Estados Unidos aprobó la primera venta de armas a Taiwán desde que el presidente estadounidense Donald Trump regresó al poder, anunció el viernes el Ministerio de Asuntos Exteriores de Taiwán.
Washington sigue siendo el partidario más poderoso de Taiwán, sobre el cual China reclama soberanía. Beijing dice que la isla es parte de su territorio y ha amenazado con usar la fuerza para volver a ponerla bajo su control.
“Esta es la primera vez que la nueva administración Trump anuncia una venta de armas a Taiwán”, dijo el ministerio, después de que el Departamento de Estado de Estados Unidos aprobara una venta de armas por valor de 330 millones de dólares para sus aviones de combate F-16 y otros aviones.
Taiwán depende de las armas estadounidenses
Taiwán había solicitado “componentes, repuestos y accesorios no estándar, y apoyo para la reparación y devolución de aviones F-16, C-130 y aviones de combate de defensa indígena (IDF)”, según un comunicado emitido por la Agencia de Estados Unidos para la Cooperación y Seguridad de la Defensa.
El presidente taiwanés, Lai Ching-te, se ha comprometido a aumentar el gasto militar mientras China mantiene la presión militar sobre la isla. Aunque Taiwán tiene su propia industria de defensa, su ejército sería ampliamente derrotado en un conflicto con China y sigue dependiendo en gran medida de las armas estadounidenses.
Beijing reaccionó rápidamente y dijo que estaba “firmemente” en contra de la venta de armas.
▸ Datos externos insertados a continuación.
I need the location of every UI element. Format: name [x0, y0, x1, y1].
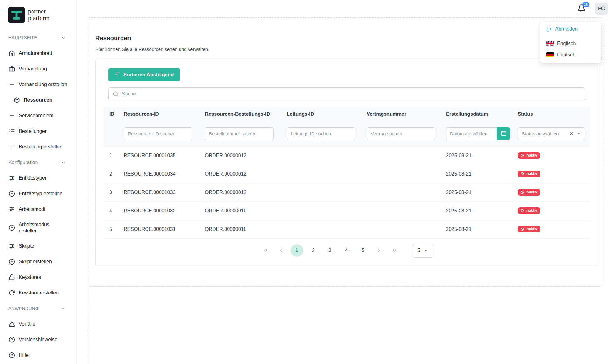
sidebar-item-armaturenbrett[interactable]: Armaturenbrett [0, 46, 76, 61]
pagination-page-3[interactable]: 3 [324, 244, 336, 257]
filter-cell-empty [104, 121, 119, 146]
plus-circle-icon [9, 259, 15, 265]
clear-icon[interactable] [569, 131, 574, 136]
sort-descending-button[interactable]: Sortieren Absteigend [108, 68, 180, 81]
cell-contract [362, 183, 442, 201]
status-badge: Inaktiv [518, 171, 540, 177]
list-icon [9, 128, 15, 134]
pagination-page-5[interactable]: 5 [357, 244, 369, 257]
sidebar-nav: HAUPTSEITE Armaturenbrett Verhandlung Ve… [0, 30, 76, 363]
brand-line2: platform [28, 15, 50, 22]
cell-resource-id: RESOURCE.00001033 [119, 183, 200, 201]
pagination-last-button[interactable] [389, 244, 400, 257]
cell-created: 2025-08-21 [442, 201, 513, 220]
pagination-prev-button[interactable] [275, 244, 287, 257]
sidebar-section-hauptseite[interactable]: HAUPTSEITE [0, 30, 76, 46]
pagination-next-button[interactable] [373, 244, 385, 257]
column-header-status: Status [513, 107, 590, 121]
notification-badge: 25 [582, 2, 590, 8]
notifications-button[interactable]: 25 [577, 4, 586, 13]
sidebar-item-serviceproblem[interactable]: Serviceproblem [0, 108, 76, 124]
sidebar-item-skript-erstellen[interactable]: Skript erstellen [0, 254, 76, 269]
pagination-page-2[interactable]: 2 [307, 244, 320, 257]
flag-germany-icon [546, 52, 554, 57]
calendar-icon [501, 130, 506, 137]
cell-created: 2025-08-21 [442, 146, 513, 165]
language-menu-item-english[interactable]: Englisch [540, 38, 601, 49]
sidebar-item-keystores[interactable]: Keystores [0, 269, 76, 285]
chevron-down-icon [577, 131, 581, 136]
sidebar-item-entitaetstyp-erstellen[interactable]: Entitätstyp erstellen [0, 186, 76, 201]
section-label: HAUPTSEITE [8, 35, 37, 40]
user-avatar[interactable]: FĆ [595, 3, 608, 15]
plus-icon [9, 144, 15, 150]
sidebar-section-konfiguration[interactable]: Konfiguration [0, 155, 76, 170]
status-badge: Inaktiv [518, 226, 540, 232]
cell-resource-id: RESOURCE.00001032 [119, 201, 200, 220]
plus-icon [9, 113, 15, 119]
cell-created: 2025-08-21 [442, 183, 513, 201]
logout-menu-item[interactable]: Abmelden [540, 22, 601, 36]
order-id-filter-input[interactable] [205, 127, 274, 140]
status-filter-select[interactable]: Status auswählen [518, 127, 585, 140]
sidebar-item-arbeitsmodi[interactable]: Arbeitsmodi [0, 201, 76, 217]
pagination-first-button[interactable] [260, 244, 271, 257]
sidebar-item-entitaetstypen[interactable]: Entitätstypen [0, 170, 76, 186]
table-header-row: ID Ressourcen-ID Ressourcen-Bestellungs-… [104, 107, 590, 121]
table-filter-row: Status auswählen [104, 121, 590, 146]
chevron-down-icon [61, 35, 66, 40]
table-row[interactable]: 1 RESOURCE.00001035 ORDER.00000012 2025-… [104, 146, 590, 165]
search-icon [113, 91, 119, 97]
pagination-page-4[interactable]: 4 [340, 244, 353, 257]
table-row[interactable]: 3 RESOURCE.00001033 ORDER.00000012 2025-… [104, 183, 590, 201]
sidebar-item-arbeitsmodus-erstellen[interactable]: Arbeitsmodus erstellen [0, 217, 76, 238]
sidebar-item-versionshinweise[interactable]: Versionshinweise [0, 332, 76, 347]
calendar-button[interactable] [497, 127, 510, 140]
sort-descending-icon [115, 71, 120, 78]
pagination-page-1[interactable]: 1 [291, 244, 303, 257]
contract-filter-input[interactable] [367, 127, 435, 140]
brand[interactable]: partner platform [0, 0, 76, 30]
page-size-select[interactable]: 5 [412, 244, 433, 258]
sidebar-item-verhandlung-erstellen[interactable]: Verhandlung erstellen [0, 77, 76, 92]
menu-divider [540, 36, 601, 36]
cell-contract [362, 201, 442, 220]
section-label: Konfiguration [8, 160, 38, 165]
table-row[interactable]: 5 RESOURCE.00001031 ORDER.00000011 2025-… [104, 220, 590, 238]
search-input[interactable] [109, 88, 585, 100]
cell-line-id [282, 183, 362, 201]
cell-resource-id: RESOURCE.00001035 [119, 146, 200, 165]
cell-order-id: ORDER.00000011 [200, 220, 282, 238]
sidebar: partner platform HAUPTSEITE Armaturenbre… [0, 0, 77, 364]
sliders-icon [9, 175, 15, 181]
date-filter-input[interactable] [446, 127, 497, 140]
column-header-bestellungs-id: Ressourcen-Bestellungs-ID [200, 107, 282, 121]
sidebar-item-hilfe[interactable]: Hilfe [0, 347, 76, 363]
sidebar-item-keystore-erstellen[interactable]: Keystore erstellen [0, 285, 76, 301]
column-header-erstellungsdatum: Erstellungsdatum [442, 107, 513, 121]
page-title: Ressourcen [95, 35, 598, 42]
cell-id: 5 [104, 220, 119, 238]
sidebar-item-skripte[interactable]: Skripte [0, 238, 76, 254]
sidebar-item-ressourcen[interactable]: Ressourcen [0, 92, 76, 108]
sliders-icon [9, 243, 15, 249]
resource-id-filter-input[interactable] [124, 127, 192, 140]
sidebar-item-vorfaelle[interactable]: Vorfälle [0, 316, 76, 332]
logout-icon [546, 26, 552, 32]
sidebar-item-bestellungen[interactable]: Bestellungen [0, 124, 76, 139]
language-menu-item-german[interactable]: Deutsch [540, 49, 601, 61]
sidebar-section-anwendung[interactable]: ANWENDUNG [0, 301, 76, 316]
home-icon [9, 50, 15, 56]
pagination: 1 2 3 4 5 5 [104, 244, 590, 258]
content-container: Ressourcen Hier können Sie alle Ressourc… [89, 17, 603, 287]
flag-uk-icon [546, 41, 554, 46]
sidebar-item-verhandlung[interactable]: Verhandlung [0, 61, 76, 77]
table-row[interactable]: 4 RESOURCE.00001032 ORDER.00000011 2025-… [104, 201, 590, 220]
table-row[interactable]: 2 RESOURCE.00001034 ORDER.00000012 2025-… [104, 165, 590, 183]
cell-contract [362, 146, 442, 165]
line-id-filter-input[interactable] [287, 127, 355, 140]
sidebar-item-bestellung-erstellen[interactable]: Bestellung erstellen [0, 139, 76, 155]
package-icon [14, 97, 20, 103]
sliders-icon [9, 206, 15, 212]
resources-table: ID Ressourcen-ID Ressourcen-Bestellungs-… [104, 107, 590, 239]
China dijo que estaba “muy descontenta”.
“La cuestión de Taiwán está en el centro de los intereses fundamentales de China y constituye una línea roja absoluta en las relaciones chino-estadounidenses”, dijo a los periodistas Lin Jian, portavoz del Ministerio de Asuntos Exteriores. “China está muy descontenta y se opone firmemente a ello”, afirmó. “Tomará todas las medidas necesarias para defender firmemente su soberanía, su seguridad nacional y su integridad territorial”, subrayó el portavoz.
“Ambigüedad estratégica”
Si Estados Unidos está legalmente obligado a suministrar armas a Taiwán, Washington mantiene desde hace tiempo una “ambigüedad estratégica” sobre un posible despliegue de sus fuerzas armadas para defender la isla en caso de un ataque chino.
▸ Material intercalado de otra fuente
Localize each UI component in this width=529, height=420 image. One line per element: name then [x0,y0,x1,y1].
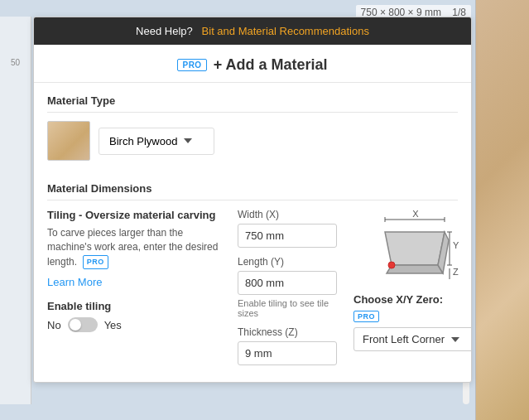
chevron-down-icon [184,138,192,143]
toggle-knob [70,319,81,331]
help-text-prefix: Need Help? [136,25,193,37]
tiling-toggle-row: No Yes [47,317,221,332]
tiling-info-col: Tiling - Oversize material carving To ca… [47,209,221,374]
help-banner-link[interactable]: Bit and Material Recommendations [202,25,369,37]
diagram-area: X Y Z [353,209,472,351]
dimensions-section: Material Dimensions Tiling - Oversize ma… [34,174,471,382]
svg-text:Y: Y [453,240,459,250]
enable-tiling-toggle[interactable] [68,317,98,332]
toggle-yes-label: Yes [104,319,122,331]
svg-text:Z: Z [453,267,459,277]
material-swatch [47,121,90,161]
help-banner: Need Help? Bit and Material Recommendati… [34,17,471,45]
length-input[interactable] [238,271,337,295]
svg-point-13 [388,262,395,268]
material-thumbnail [475,0,529,420]
length-label: Length (Y) [238,256,337,268]
tiling-pro-badge: PRO [83,255,108,269]
xy-zero-title: Choose X/Y Zero: [353,293,472,306]
tiling-title: Tiling - Oversize material carving [47,209,221,221]
dimensions-inputs-col: Width (X) Length (Y) Enable tiling to se… [238,209,337,374]
dimensions-section-title: Material Dimensions [47,182,458,200]
material-type-section: Material Type Birch Plywood [34,83,471,161]
svg-text:X: X [412,209,419,219]
xy-zero-section: Choose X/Y Zero: PRO Front Left Corner [353,293,472,351]
enable-tiling-row: Enable tiling [47,300,221,312]
add-material-panel: Need Help? Bit and Material Recommendati… [33,17,472,383]
material-type-dropdown[interactable]: Birch Plywood [99,128,214,155]
dimensions-body: Tiling - Oversize material carving To ca… [47,209,458,374]
material-diagram-svg: X Y Z [370,209,461,283]
toggle-no-label: No [47,319,61,331]
width-label: Width (X) [238,209,337,220]
thickness-input[interactable] [238,341,337,365]
xy-zero-pro-badge: PRO [353,311,379,322]
material-type-section-title: Material Type [47,94,458,113]
thickness-label: Thickness (Z) [238,326,337,338]
corner-select-dropdown[interactable]: Front Left Corner [353,327,472,351]
pro-badge: PRO [177,59,206,71]
tiling-desc: To carve pieces larger than the machine'… [47,226,221,269]
width-input[interactable] [238,224,337,248]
learn-more-link[interactable]: Learn More [47,276,221,288]
add-material-header: PRO + Add a Material [34,45,471,83]
diagram-col: X Y Z [353,209,472,374]
enable-tiling-label: Enable tiling [47,300,111,312]
material-name: Birch Plywood [109,135,177,147]
corner-chevron-icon [451,337,459,342]
add-material-title: + Add a Material [214,56,328,74]
xy-zero-pro-row: PRO [353,311,472,322]
ruler-left: 50 [0,17,31,404]
material-type-row: Birch Plywood [47,121,458,161]
svg-marker-10 [385,232,445,265]
tile-hint: Enable tiling to see tile sizes [238,298,337,318]
corner-select-value: Front Left Corner [363,333,445,345]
El presidente taiwanés, Lai Ching-te, se ha comprometido a aumentar el gasto en defensa a más del 3% del PIB el próximo año y al 5% para 2030, mientras China mantiene la presión militar sobre la isla. También se comprometió a estimular la inversión en Estados Unidos mientras su gobierno intenta reducir los aranceles del 20% impuestos por la administración Trump a las exportaciones taiwanesas.
Pero los planes de su gobierno de establecer un presupuesto especial de defensa de 32.000 millones de dólares podrían verse frustrados por el principal opositor Kuomintang (KMT), que controla el parlamento con la ayuda del Partido Popular de Taiwán. Los legisladores de la oposición han expresado su decepción por los miles de millones de dólares en retrasos en las entregas estadounidenses a Taiwán causadas por interrupciones en la cadena de suministro relacionadas con Covid-19 y las entregas de armas estadounidenses a Ucrania e Israel.
El nuevo presidente del KMT, pro-Beijing, Cheng Li-wun, dijo recientemente que Taiwán no puede permitirse aumentar el gasto en defensa por encima del 3% del PIB.
Esta venta de armas en Estados Unidos es la primera desde diciembre de 2024 bajo el gobierno del expresidente demócrata Joe Biden.
Esto se produce mientras Beijing y Tokio discuten sobre las declaraciones del nuevo primer ministro japonés, conocido por sus firmes posiciones sobre la soberanía de Taiwán.
El primer ministro japonés, Sanae Takaichi, dijo al parlamento la semana pasada que los ataques armados contra Taiwán podrían justificar el envío de tropas para apoyar a la isla como “autodefensa colectiva”. Beijing ha criticado duramente los comentarios de Sanae Takaichi y el Ministerio de Relaciones Exteriores de China dijo el jueves que “no los tolerará bajo ninguna circunstancia”.